If you output LLVM IR of your code, you can see the return pointer optimization being used in Foo::new(), as the function takes Foo* as its only argument, though the function name is mangled so it's a bit hard to find. If you look at the IR in release mode, you can see it writes directly to the return pointer. I recommend using #[inline(never)] on new to test this, otherwise you won't find new anywhere in the IR, it will be inlined into main (and probably intermixed with some nasty stuff from Foo::print(). I hate looking at formatting stuff in IR/assembly, it makes such a mess).

Unfortunately, the internal pointer you're using to observe the copies is still invalidated. This is because, for correctness, LLVM has to assume you wanted a pointer to Foo as it was as an on-stack temporary in Foo::new(). This forces it to create a copy. If you remove o.p = &o.val, it writes directly to the return pointer. That observer effect, it's a doozy.

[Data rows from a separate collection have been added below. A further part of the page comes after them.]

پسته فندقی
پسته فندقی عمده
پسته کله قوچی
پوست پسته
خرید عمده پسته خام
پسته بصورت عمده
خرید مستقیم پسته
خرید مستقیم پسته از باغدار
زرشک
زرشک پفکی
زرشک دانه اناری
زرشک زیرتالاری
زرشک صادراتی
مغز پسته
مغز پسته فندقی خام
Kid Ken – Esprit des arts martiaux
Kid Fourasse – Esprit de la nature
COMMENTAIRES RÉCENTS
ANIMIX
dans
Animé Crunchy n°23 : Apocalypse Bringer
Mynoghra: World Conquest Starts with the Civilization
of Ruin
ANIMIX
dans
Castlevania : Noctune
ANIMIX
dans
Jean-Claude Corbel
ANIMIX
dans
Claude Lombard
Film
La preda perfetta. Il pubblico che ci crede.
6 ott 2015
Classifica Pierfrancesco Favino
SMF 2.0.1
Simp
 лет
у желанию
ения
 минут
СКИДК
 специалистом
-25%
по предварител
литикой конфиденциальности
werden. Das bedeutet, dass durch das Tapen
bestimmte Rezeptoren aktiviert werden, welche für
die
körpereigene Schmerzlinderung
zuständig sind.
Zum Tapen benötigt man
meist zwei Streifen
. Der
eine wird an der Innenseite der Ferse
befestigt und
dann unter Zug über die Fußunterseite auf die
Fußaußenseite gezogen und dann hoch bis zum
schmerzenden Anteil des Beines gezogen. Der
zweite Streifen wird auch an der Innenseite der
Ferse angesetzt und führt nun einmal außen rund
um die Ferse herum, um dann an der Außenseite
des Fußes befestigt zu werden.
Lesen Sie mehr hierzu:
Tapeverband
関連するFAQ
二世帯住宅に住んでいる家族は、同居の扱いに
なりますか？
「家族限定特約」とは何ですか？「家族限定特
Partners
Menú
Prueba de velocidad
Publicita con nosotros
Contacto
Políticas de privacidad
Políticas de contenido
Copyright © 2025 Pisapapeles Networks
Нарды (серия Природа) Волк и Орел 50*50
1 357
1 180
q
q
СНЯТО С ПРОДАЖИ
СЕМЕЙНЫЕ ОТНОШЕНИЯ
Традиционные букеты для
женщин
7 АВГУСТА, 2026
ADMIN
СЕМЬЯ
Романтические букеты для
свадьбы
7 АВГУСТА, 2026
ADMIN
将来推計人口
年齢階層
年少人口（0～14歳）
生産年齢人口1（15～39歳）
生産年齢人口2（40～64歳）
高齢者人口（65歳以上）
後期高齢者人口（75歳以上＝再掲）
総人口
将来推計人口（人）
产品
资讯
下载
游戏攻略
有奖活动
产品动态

I use "rustc -O" it is not enough ? Also I make some discovery with "rustc --emit llvm-ir" and found if make a "simple" initialization on "direct" return like this:
pub fn new() -> Foo { Foo { ....} }
Compiler not allocate temporary object on the stack, but if code a bit more complex:
pub fn new() -> Foo {
let o = Foo { ....};
return o;
}

Compiler provide temporary object with memcpy:
%o = alloca %Foo
....
call void @llvm.memcpy.p0i8.p0i8.i64(i8* %11, i8* %10, i64 8216, i32 8, i1 false)